[ACTION ITEM] Copy each line of the data exactly. Leave nothing out.

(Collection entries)
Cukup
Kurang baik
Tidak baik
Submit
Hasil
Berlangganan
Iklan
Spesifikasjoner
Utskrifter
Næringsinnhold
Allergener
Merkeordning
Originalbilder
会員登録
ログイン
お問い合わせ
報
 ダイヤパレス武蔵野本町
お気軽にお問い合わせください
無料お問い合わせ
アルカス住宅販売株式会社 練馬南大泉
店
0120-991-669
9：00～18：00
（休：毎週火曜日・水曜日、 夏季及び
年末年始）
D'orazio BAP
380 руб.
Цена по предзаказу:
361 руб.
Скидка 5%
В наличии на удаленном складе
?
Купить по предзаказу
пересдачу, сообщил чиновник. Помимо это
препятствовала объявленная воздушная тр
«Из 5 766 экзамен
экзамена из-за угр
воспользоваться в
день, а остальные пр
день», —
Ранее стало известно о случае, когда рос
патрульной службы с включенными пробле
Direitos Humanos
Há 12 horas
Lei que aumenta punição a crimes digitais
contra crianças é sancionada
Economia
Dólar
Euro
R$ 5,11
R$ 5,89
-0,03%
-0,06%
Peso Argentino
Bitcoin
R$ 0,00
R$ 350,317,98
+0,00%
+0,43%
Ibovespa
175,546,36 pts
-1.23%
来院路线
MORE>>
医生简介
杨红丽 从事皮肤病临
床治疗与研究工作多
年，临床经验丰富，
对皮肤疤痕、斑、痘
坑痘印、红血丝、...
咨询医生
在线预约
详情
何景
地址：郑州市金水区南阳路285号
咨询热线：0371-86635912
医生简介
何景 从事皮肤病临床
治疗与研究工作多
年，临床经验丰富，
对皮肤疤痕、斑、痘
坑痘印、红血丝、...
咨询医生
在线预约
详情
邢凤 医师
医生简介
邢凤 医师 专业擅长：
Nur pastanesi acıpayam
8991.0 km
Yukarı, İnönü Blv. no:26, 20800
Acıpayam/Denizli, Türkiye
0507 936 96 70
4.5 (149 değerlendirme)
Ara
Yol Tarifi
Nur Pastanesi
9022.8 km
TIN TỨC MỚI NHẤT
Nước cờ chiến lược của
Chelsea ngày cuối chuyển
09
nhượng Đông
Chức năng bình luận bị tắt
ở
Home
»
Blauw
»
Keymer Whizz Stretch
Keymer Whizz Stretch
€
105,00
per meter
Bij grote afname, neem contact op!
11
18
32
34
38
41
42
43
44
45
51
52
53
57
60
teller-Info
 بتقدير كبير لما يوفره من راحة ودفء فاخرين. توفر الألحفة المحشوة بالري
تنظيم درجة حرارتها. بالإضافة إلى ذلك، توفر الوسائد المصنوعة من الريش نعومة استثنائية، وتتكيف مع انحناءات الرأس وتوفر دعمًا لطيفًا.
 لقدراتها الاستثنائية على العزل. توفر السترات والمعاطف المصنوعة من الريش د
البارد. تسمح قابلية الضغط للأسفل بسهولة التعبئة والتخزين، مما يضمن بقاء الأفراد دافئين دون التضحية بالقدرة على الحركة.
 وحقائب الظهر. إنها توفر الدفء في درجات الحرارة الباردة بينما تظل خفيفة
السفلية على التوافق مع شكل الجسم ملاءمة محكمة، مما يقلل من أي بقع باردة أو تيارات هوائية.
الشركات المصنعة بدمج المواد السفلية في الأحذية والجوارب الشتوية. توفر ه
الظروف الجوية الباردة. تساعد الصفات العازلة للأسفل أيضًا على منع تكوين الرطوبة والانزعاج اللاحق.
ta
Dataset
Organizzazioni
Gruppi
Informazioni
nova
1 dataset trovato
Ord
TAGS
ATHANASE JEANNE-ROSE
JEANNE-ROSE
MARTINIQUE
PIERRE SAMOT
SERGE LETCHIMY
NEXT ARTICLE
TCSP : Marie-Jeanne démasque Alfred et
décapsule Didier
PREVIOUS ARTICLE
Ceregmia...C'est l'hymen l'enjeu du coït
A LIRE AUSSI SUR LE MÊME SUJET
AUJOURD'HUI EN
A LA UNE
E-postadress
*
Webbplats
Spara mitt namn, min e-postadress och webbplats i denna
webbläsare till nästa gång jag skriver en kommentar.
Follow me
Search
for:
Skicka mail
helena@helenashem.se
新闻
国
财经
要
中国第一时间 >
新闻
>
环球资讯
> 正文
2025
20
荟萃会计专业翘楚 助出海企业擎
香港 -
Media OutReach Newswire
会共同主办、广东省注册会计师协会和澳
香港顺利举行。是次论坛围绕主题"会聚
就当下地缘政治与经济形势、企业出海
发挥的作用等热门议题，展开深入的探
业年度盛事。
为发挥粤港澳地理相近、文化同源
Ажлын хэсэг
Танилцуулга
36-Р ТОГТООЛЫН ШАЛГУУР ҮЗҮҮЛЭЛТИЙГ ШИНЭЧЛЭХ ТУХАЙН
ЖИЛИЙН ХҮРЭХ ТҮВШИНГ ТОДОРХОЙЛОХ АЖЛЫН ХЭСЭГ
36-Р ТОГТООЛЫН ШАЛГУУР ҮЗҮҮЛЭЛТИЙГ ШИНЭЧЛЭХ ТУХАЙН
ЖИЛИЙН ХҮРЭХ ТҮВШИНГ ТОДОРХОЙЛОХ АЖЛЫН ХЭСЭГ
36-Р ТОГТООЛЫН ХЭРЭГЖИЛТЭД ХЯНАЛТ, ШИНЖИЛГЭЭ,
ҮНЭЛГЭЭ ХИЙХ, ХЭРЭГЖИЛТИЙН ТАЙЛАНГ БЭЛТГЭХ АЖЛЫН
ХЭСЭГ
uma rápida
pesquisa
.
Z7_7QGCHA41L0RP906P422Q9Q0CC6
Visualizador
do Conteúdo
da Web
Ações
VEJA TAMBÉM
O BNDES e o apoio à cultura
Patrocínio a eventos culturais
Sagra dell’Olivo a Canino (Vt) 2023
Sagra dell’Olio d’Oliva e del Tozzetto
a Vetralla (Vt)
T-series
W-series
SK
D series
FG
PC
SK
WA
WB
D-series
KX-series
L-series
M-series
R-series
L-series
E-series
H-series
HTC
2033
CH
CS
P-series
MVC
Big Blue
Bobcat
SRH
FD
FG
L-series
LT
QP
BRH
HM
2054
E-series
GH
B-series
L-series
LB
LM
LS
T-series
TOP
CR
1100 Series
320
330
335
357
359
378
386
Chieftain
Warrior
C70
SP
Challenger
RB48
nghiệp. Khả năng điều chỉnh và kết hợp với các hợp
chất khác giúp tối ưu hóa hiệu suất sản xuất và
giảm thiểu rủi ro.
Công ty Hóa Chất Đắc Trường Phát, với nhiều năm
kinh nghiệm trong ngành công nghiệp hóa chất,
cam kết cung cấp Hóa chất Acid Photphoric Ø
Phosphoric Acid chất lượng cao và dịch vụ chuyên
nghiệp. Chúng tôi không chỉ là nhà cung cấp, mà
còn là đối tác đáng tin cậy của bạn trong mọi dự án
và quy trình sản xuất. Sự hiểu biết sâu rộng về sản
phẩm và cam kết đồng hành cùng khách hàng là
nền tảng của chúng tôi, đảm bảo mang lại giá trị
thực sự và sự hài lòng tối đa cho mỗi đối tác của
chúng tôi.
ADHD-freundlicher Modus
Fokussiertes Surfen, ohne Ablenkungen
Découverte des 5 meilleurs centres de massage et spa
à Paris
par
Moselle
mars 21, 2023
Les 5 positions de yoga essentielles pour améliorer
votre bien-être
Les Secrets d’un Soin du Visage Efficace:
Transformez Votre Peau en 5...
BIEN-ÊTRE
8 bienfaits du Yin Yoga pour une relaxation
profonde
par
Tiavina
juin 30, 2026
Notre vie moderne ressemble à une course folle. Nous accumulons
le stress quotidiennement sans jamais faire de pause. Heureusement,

[FINISHED EXERCISE]
Cukup
Kurang baik
Tidak baik
Submit
Hasil
Berlangganan
Iklan
Spesifikasjoner
Utskrifter
Næringsinnhold
Allergener
Merkeordning
Originalbilder
会員登録
ログイン
お問い合わせ
報
 ダイヤパレス武蔵野本町
お気軽にお問い合わせください
無料お問い合わせ
アルカス住宅販売株式会社 練馬南大泉
店
0120-991-669
9：00～18：00
（休：毎週火曜日・水曜日、 夏季及び
年末年始）
D'orazio BAP
380 руб.
Цена по предзаказу:
361 руб.
Скидка 5%
В наличии на удаленном складе
?
Купить по предзаказу
пересдачу, сообщил чиновник. Помимо это
препятствовала объявленная воздушная тр
«Из 5 766 экзамен
экзамена из-за угр
воспользоваться в
день, а остальные пр
день», —
Ранее стало известно о случае, когда рос
патрульной службы с включенными пробле
Direitos Humanos
Há 12 horas
Lei que aumenta punição a crimes digitais
contra crianças é sancionada
Economia
Dólar
Euro
R$ 5,11
R$ 5,89
-0,03%
-0,06%
Peso Argentino
Bitcoin
R$ 0,00
R$ 350,317,98
+0,00%
+0,43%
Ibovespa
175,546,36 pts
-1.23%
来院路线
MORE>>
医生简介
杨红丽 从事皮肤病临
床治疗与研究工作多
年，临床经验丰富，
对皮肤疤痕、斑、痘
坑痘印、红血丝、...
咨询医生
在线预约
详情
何景
地址：郑州市金水区南阳路285号
咨询热线：0371-86635912
医生简介
何景 从事皮肤病临床
治疗与研究工作多
年，临床经验丰富，
对皮肤疤痕、斑、痘
坑痘印、红血丝、...
咨询医生
在线预约
详情
邢凤 医师
医生简介
邢凤 医师 专业擅长：
Nur pastanesi acıpayam
8991.0 km
Yukarı, İnönü Blv. no:26, 20800
Acıpayam/Denizli, Türkiye
0507 936 96 70
4.5 (149 değerlendirme)
Ara
Yol Tarifi
Nur Pastanesi
9022.8 km
TIN TỨC MỚI NHẤT
Nước cờ chiến lược của
Chelsea ngày cuối chuyển
09
nhượng Đông
Chức năng bình luận bị tắt
ở
Home
»
Blauw
»
Keymer Whizz Stretch
Keymer Whizz Stretch
€
105,00
per meter
Bij grote afname, neem contact op!
11
18
32
34
38
41
42
43
44
45
51
52
53
57
60
teller-Info
 بتقدير كبير لما يوفره من راحة ودفء فاخرين. توفر الألحفة المحشوة بالري
تنظيم درجة حرارتها. بالإضافة إلى ذلك، توفر الوسائد المصنوعة من الريش نعومة استثنائية، وتتكيف مع انحناءات الرأس وتوفر دعمًا لطيفًا.
 لقدراتها الاستثنائية على العزل. توفر السترات والمعاطف المصنوعة من الريش د
البارد. تسمح قابلية الضغط للأسفل بسهولة التعبئة والتخزين، مما يضمن بقاء الأفراد دافئين دون التضحية بالقدرة على الحركة.
 وحقائب الظهر. إنها توفر الدفء في درجات الحرارة الباردة بينما تظل خفيفة
السفلية على التوافق مع شكل الجسم ملاءمة محكمة، مما يقلل من أي بقع باردة أو تيارات هوائية.
الشركات المصنعة بدمج المواد السفلية في الأحذية والجوارب الشتوية. توفر ه
الظروف الجوية الباردة. تساعد الصفات العازلة للأسفل أيضًا على منع تكوين الرطوبة والانزعاج اللاحق.
ta
Dataset
Organizzazioni
Gruppi
Informazioni
nova
1 dataset trovato
Ord
TAGS
ATHANASE JEANNE-ROSE
JEANNE-ROSE
MARTINIQUE
PIERRE SAMOT
SERGE LETCHIMY
NEXT ARTICLE
TCSP : Marie-Jeanne démasque Alfred et
décapsule Didier
PREVIOUS ARTICLE
Ceregmia...C'est l'hymen l'enjeu du coït
A LIRE AUSSI SUR LE MÊME SUJET
AUJOURD'HUI EN
A LA UNE
E-postadress
*
Webbplats
Spara mitt namn, min e-postadress och webbplats i denna
webbläsare till nästa gång jag skriver en kommentar.
Follow me
Search
for:
Skicka mail
helena@helenashem.se
新闻
国
财经
要
中国第一时间 >
新闻
>
环球资讯
> 正文
2025
20
荟萃会计专业翘楚 助出海企业擎
香港 -
Media OutReach Newswire
会共同主办、广东省注册会计师协会和澳
香港顺利举行。是次论坛围绕主题"会聚
就当下地缘政治与经济形势、企业出海
发挥的作用等热门议题，展开深入的探
业年度盛事。
为发挥粤港澳地理相近、文化同源
Ажлын хэсэг
Танилцуулга
36-Р ТОГТООЛЫН ШАЛГУУР ҮЗҮҮЛЭЛТИЙГ ШИНЭЧЛЭХ ТУХАЙН
ЖИЛИЙН ХҮРЭХ ТҮВШИНГ ТОДОРХОЙЛОХ АЖЛЫН ХЭСЭГ
36-Р ТОГТООЛЫН ШАЛГУУР ҮЗҮҮЛЭЛТИЙГ ШИНЭЧЛЭХ ТУХАЙН
ЖИЛИЙН ХҮРЭХ ТҮВШИНГ ТОДОРХОЙЛОХ АЖЛЫН ХЭСЭГ
36-Р ТОГТООЛЫН ХЭРЭГЖИЛТЭД ХЯНАЛТ, ШИНЖИЛГЭЭ,
ҮНЭЛГЭЭ ХИЙХ, ХЭРЭГЖИЛТИЙН ТАЙЛАНГ БЭЛТГЭХ АЖЛЫН
ХЭСЭГ
uma rápida
pesquisa
.
Z7_7QGCHA41L0RP906P422Q9Q0CC6
Visualizador
do Conteúdo
da Web
Ações
VEJA TAMBÉM
O BNDES e o apoio à cultura
Patrocínio a eventos culturais
Sagra dell’Olivo a Canino (Vt) 2023
Sagra dell’Olio d’Oliva e del Tozzetto
a Vetralla (Vt)
T-series
W-series
SK
D series
FG
PC
SK
WA
WB
D-series
KX-series
L-series
M-series
R-series
L-series
E-series
H-series
HTC
2033
CH
CS
P-series
MVC
Big Blue
Bobcat
SRH
FD
FG
L-series
LT
QP
BRH
HM
2054
E-series
GH
B-series
L-series
LB
LM
LS
T-series
TOP
CR
1100 Series
320
330
335
357
359
378
386
Chieftain
Warrior
C70
SP
Challenger
RB48
nghiệp. Khả năng điều chỉnh và kết hợp với các hợp
chất khác giúp tối ưu hóa hiệu suất sản xuất và
giảm thiểu rủi ro.
Công ty Hóa Chất Đắc Trường Phát, với nhiều năm
kinh nghiệm trong ngành công nghiệp hóa chất,
cam kết cung cấp Hóa chất Acid Photphoric Ø
Phosphoric Acid chất lượng cao và dịch vụ chuyên
nghiệp. Chúng tôi không chỉ là nhà cung cấp, mà
còn là đối tác đáng tin cậy của bạn trong mọi dự án
và quy trình sản xuất. Sự hiểu biết sâu rộng về sản
phẩm và cam kết đồng hành cùng khách hàng là
nền tảng của chúng tôi, đảm bảo mang lại giá trị
thực sự và sự hài lòng tối đa cho mỗi đối tác của
chúng tôi.
ADHD-freundlicher Modus
Fokussiertes Surfen, ohne Ablenkungen
Découverte des 5 meilleurs centres de massage et spa
à Paris
par
Moselle
mars 21, 2023
Les 5 positions de yoga essentielles pour améliorer
votre bien-être
Les Secrets d’un Soin du Visage Efficace:
Transformez Votre Peau en 5...
BIEN-ÊTRE
8 bienfaits du Yin Yoga pour une relaxation
profonde
par
Tiavina
juin 30, 2026
Notre vie moderne ressemble à une course folle. Nous accumulons
le stress quotidiennement sans jamais faire de pause. Heureusement,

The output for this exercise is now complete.